The Age Of Great Progress is Book 7 of the novel The Years Of Rice And Salt.

Summary

Thanks to his contact Bhakta, a Buddhist abbess and doctor, Ismail, a muslim doctor, escapes the fall of Konstantiniyye to the hands of the emerging Travancori alliance. Ismail is brought to Travancore and he is impressed by the advanced technology there. Travancore encourages scientific knowledge; Buddhist temples become houses of science and Ismail is invited to contribute. The alliance is lead by the visionary Kerala, who successfully reunited the Indian states and now dreams of a world united in peace. Travancore is the place where ambassadors of countries from all over the world meet.

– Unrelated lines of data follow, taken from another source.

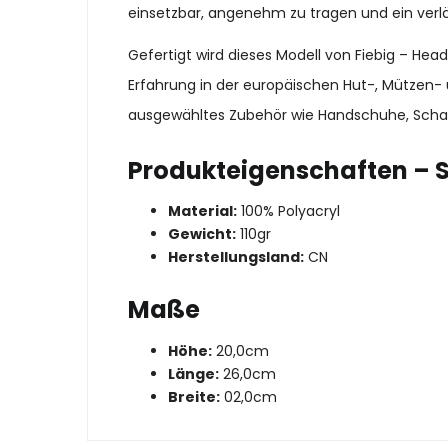
einsetzbar, angenehm zu tragen und ein verläs
Gefertigt wird dieses Modell von Fiebig – He
Erfahrung in der europäischen Hut-, Mützen- 
ausgewähltes Zubehör wie Handschuhe, Schal
Produkteigenschaften – S
Material:
100% Polyacryl
Gewicht:
110gr
Herstellungsland:
CN
Maße
Höhe:
20,0cm
Länge:
26,0cm
Breite:
02,0cm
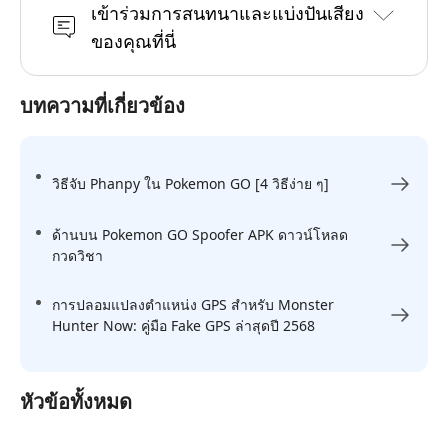
เข้าร่วมการสนทนาและแบ่งปันเสียง
ของคุณที่นี่
บทความที่เกี่ยวข้อง
วิธีจับ Phanpy ใน Pokemon GO [4 วิธีง่าย ๆ]
ด้านบน Pokemon GO Spoofer APK ดาวน์โหลด
กวดวิชา
การปลอมแปลงตำแหน่ง GPS สำหรับ Monster
Hunter Now: คู่มือ Fake GPS ล่าสุดปี 2568
หัวข้อทั้งหมด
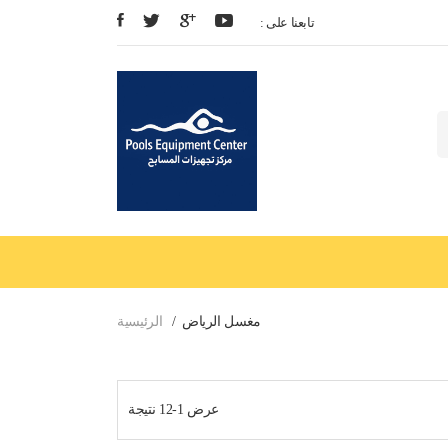
: تابعنا على
مغسل الرياض
الرئيسية
عرض 1-12 نتيجة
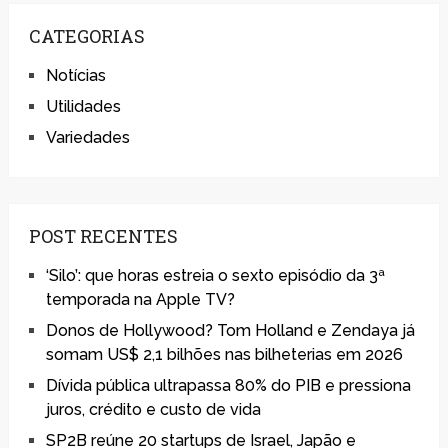
CATEGORIAS
Notícias
Utilidades
Variedades
POST RECENTES
‘Silo’: que horas estreia o sexto episódio da 3ª
temporada na Apple TV?
Donos de Hollywood? Tom Holland e Zendaya já
somam US$ 2,1 bilhões nas bilheterias em 2026
Dívida pública ultrapassa 80% do PIB e pressiona
juros, crédito e custo de vida
SP2B reúne 20 startups de Israel, Japão e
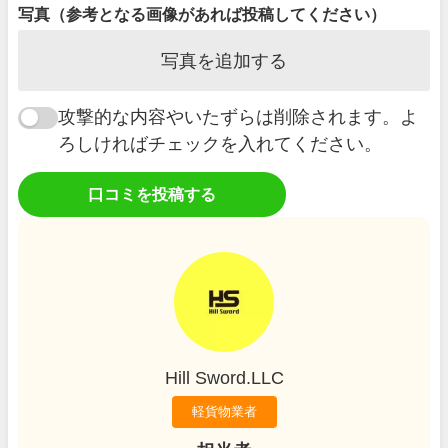
写真（参考となる画像があれば投稿してください）
写真を追加する
攻撃的な内容やいたずらは削除されます。よ
ろしければチェックを入れてください。
口コミを投稿する
Hill Sword.LLC
軽貨物業者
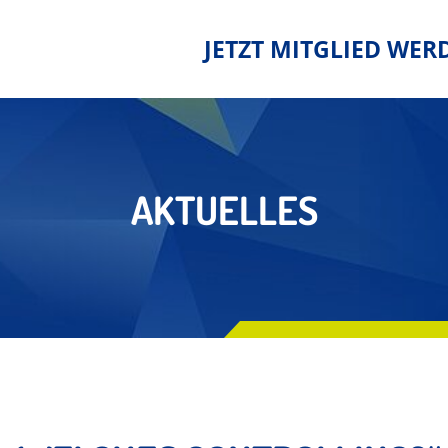
JETZT MITGLIED WER
AKTUELLES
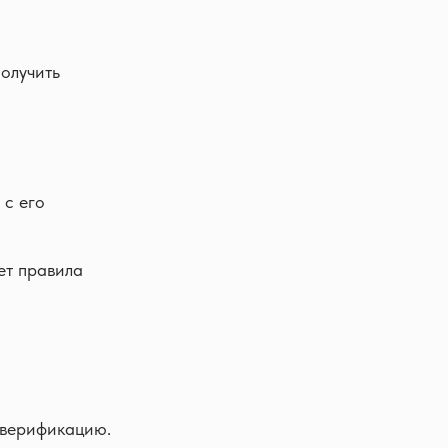
олучить
 с его
ет правила
а верификацию.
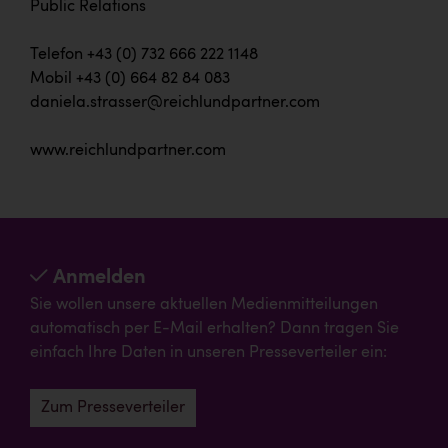
Public Relations
Telefon +43 (0) 732 666 222 1148
Mobil +43 (0) 664 82 84 083
daniela.strasser@reichlundpartner.com
www.reichlundpartner.com
Anmelden
Sie wollen unsere aktuellen Medienmitteilungen
automatisch per E-Mail erhalten? Dann tragen Sie
einfach Ihre Daten in unseren Presseverteiler ein:
Zum Presseverteiler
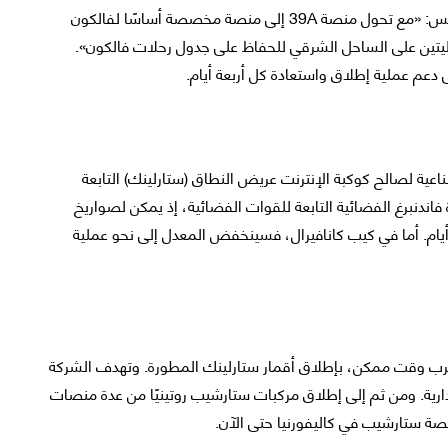
قال كيكو دونتشيف، نائب رئيس الإطلاق في سبيس إكس: «مع تحول منصة 39A إلى منصة مخصصة أساسًا لفالكون
يتين على الساحل الشرقي للحفاظ على جدول رحلات فالكون».
 دعم عملية إطلاق واستعادة كل أربعة أيام.
ة لصالح كوكبة الإنترنت عريض النطاق (ستارلينك) التابعة
اندنبرغ الفضائية التابعة للقوات الفضائية، إذ يمكن لصواريخ
ربعة أيام. أما في كيب كانافيرال، فسينخفض المعدل إلى نحو عملية
ب وقت ممكن، بإطلاق أقمار ستارلينك المطورة. وتهدف الشركة
دارية. ومن ثم إلى إطلاق مركبات ستارشيب روتينيًا من عدة منصات
ة ستارشيب في كاليفورنيا حتى الآن.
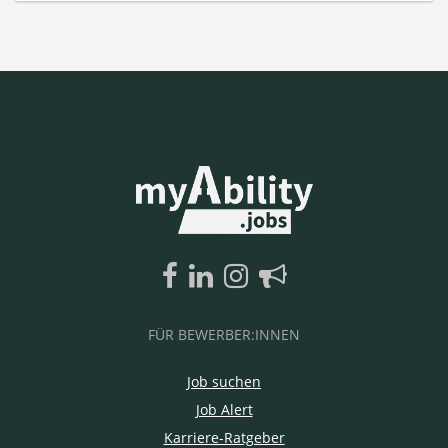
FÜR BEWERBER:INNEN
Job suchen
Job Alert
Karriere-Ratgeber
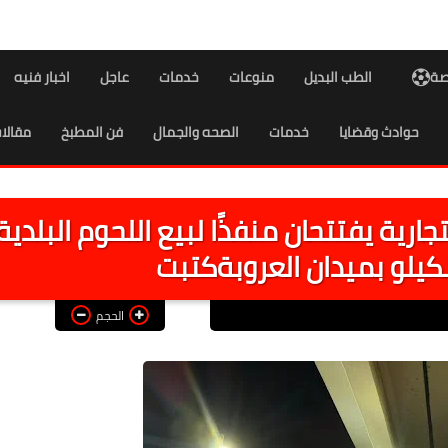
اصة
الطب البديل
منوعات
خدمات
عاجل
اخبار فنيه
حوادث وقضايا
خدمات
الصحه والجمال
فن المطبخ
مقالا
رية يفتتحان منفذًا لبيع اللحوم البلدية
الحجم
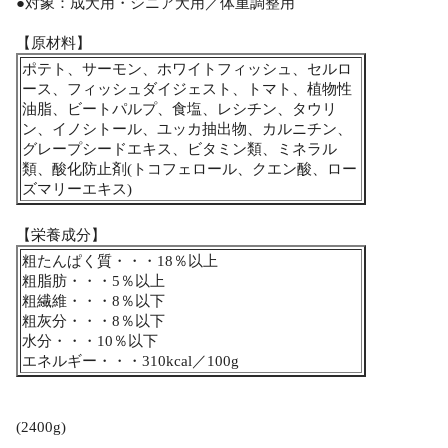
●対象：成犬用・シニア犬用／体重調整用
【原材料】
ポテト、サーモン、ホワイトフィッシュ、セルロ
ース、フィッシュダイジェスト、トマト、植物性
油脂、ビートパルプ、食塩、レシチン、タウリ
ン、イノシトール、ユッカ抽出物、カルニチン、
グレープシードエキス、ビタミン類、ミネラル
類、酸化防止剤(トコフェロール、クエン酸、ロー
ズマリーエキス)
【栄養成分】
粗たんぱく質・・・18％以上
粗脂肪・・・5％以上
粗繊維・・・8％以下
粗灰分・・・8％以下
水分・・・10％以下
エネルギー・・・310kcal／100g
(2400g)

Years later, Ismail acts as an emissary for Travancore. He contacts the Japanese underground in Yingzhou; the Japanese, all uprooted from their homeland, plan to strike back against the Chinese, and Travancore supports this in various alliances against the two superpowers of China and Islam. A Japanese boy, Kiyoaki, ex-slave of the Chinese liberated by the Great Flood of Yingzhou with the pregnant Chinese girl Peng-ti, joins the resistance; Peng-ti joins the Japanese as well.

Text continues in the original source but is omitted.